The creepy phone call that’s coming from inside the house – a well-known scary-movie trope. The threat is more disturbingly intimate than you thought, or more disturbingly metaphorical. It’s an idea touched on in this elegant and mysterious psychological drama from Austrian film-maker Marie Kreutzer. Her trajectory of fear is not angled as you might think, towards a supernatural revelation or a down-to-earth explanatory twist or even an enigmatically balanced ambiguity between the two. For much of the time, The Ground Beneath My Feet has the uncanny-realist feel of something like Olivier Assayas’s Personal Shopper or Michael Haneke’s Hidden with its moment-by-moment portrait of emotional breakdown in the face of an unexplained phenomenon, and there’s something of Maren Ade’s Toni Erdmann in its study of family dysfunction. But it seems to me different from all these: the transgressive threat approaches and recedes like thunder, leaving us with a study in loneliness.
The person beneath whose feet the ground is shifting and disappearing is Lola (Valerie Pachner), a young corporate executive whose habit is to answer her mobile curtly with her surname (“Wegenstein”) as if always expecting a business call, nothing personal. Lola lives on her own in Vienna, through whose avenues she goes running every morning. She is driven, focused, goal-oriented and excited by an imminent business trip to Rostock in Germany, where her consultancy firm is about to land a big commission. Lola is also looking forward to hotel-room assignations with her boss, Elise (Mavie Hörbiger), with whom she is having a passionate affair, made more dangerous by the fact that Elise is in a position to advance her career, or – perhaps – to impede it by capriciously advancing others on her team.
Something could yet ruin all this sleek sexual and professional gratification.
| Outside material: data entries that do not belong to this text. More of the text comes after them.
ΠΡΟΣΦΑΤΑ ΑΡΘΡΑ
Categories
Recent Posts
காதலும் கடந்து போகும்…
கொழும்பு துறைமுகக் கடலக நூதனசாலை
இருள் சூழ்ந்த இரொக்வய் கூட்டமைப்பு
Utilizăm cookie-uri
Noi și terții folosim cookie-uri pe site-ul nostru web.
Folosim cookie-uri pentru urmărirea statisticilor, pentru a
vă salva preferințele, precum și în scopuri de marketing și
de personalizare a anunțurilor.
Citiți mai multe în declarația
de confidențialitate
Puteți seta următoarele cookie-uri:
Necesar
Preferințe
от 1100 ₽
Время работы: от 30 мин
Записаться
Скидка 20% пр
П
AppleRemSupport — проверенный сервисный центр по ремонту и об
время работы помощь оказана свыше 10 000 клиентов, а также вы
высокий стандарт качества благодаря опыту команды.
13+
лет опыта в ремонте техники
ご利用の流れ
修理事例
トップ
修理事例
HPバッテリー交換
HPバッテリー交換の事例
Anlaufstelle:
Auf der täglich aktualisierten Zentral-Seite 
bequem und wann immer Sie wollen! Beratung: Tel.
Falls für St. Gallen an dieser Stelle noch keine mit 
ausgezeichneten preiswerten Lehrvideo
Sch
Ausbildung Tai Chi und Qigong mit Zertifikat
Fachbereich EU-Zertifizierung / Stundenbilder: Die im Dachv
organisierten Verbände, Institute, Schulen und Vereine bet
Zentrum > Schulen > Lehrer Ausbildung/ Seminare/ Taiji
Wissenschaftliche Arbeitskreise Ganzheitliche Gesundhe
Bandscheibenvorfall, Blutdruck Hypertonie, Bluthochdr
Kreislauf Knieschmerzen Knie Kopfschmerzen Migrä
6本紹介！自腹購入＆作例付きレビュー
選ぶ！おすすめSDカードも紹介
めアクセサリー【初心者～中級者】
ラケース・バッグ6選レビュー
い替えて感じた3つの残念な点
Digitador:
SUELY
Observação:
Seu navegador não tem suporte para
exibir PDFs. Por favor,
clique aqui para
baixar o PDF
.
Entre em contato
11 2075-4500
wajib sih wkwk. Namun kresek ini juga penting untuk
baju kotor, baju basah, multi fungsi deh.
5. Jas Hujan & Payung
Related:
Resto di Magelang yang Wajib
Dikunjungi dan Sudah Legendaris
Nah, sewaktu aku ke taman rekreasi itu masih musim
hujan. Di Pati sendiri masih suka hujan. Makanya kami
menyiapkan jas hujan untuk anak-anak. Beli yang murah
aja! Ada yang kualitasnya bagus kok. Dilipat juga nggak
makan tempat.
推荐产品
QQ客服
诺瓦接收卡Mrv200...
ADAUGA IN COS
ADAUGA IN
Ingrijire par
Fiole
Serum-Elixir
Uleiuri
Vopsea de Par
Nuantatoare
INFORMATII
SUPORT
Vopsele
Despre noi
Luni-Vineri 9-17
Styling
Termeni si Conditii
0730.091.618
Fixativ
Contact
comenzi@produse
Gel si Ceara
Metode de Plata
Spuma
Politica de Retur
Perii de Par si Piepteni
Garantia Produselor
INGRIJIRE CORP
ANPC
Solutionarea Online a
Lola’s elder sister, Conny (Pia Hierzegger), who has paranoid schizophrenia – like their late mother – attempts to take her own life and is taken to hospital. Lola must frantically deal with this situation without ever confessing to the other yuppies that she has this family problem, that she is human like everyone else. Then she gets phone calls, apparently from Conny in hospital, accusing Lola of abandoning her and saying the nurses are abusing her. But wait. Conny is not allowed phone calls. Who and where are these calls coming from?
Lola’s new crisis takes this movie to some subtle yet sensational set pieces of fright. Trying to keep it all together as best she can, Lola visits her doctor and confesses that she herself might be experiencing hallucinations. The weary, concerned doctor asks her a series of questions, the most important being whether she has a family history of mental illness. Kreutzer has Lola give an evasive answer before cleverly keeping the camera on her for the crucial next few moments. What is she hearing now? Whose questions are these? Is this interview making things worse?
Kreutzer is very good at evoking the strangely dull, bland, identikit spaces of the mid-price business hotel, in which Lola is in her element. The film finds something inviting in the lobbies, the corridors with their tactfully subdued lighting, the bars and the restaurants in which various business meetings with tacky subtexts have to be negotiated. As Elise says to her, half accusingly, half teasingly: “You love hotels”. And she does. Their very emptiness and impersonality are liberating, and they are, after all, where she can have the best sex. In a hotel, there is no reminder of home, or family, or any of the things that she finds painful.
And so the Conny situation, in all its pain and confusion, unfolds alongside an ugly confrontation in the office that reveals to Lola a toxic sort of sexual politics. Her importance in the team making this crucial presentation in Rostock seems to fluctuate, and she may or may not be justified in her suspicion that opening up to Elise about Conny will be a catastrophic mistake that would make her look weak and unreliable. Yet nothing is entirely clear, including the wisdom of Lola’s growing conviction that she might be able to save Conny by bringing her home to live with her. When Lola gets into a lift, and gets one of her unearthly phone calls from Conny at the same moment that the lift breaks down between floors, it brings a shiver of fear, and also of sadness.
• The Ground Beneath My Feet is available on digital platforms.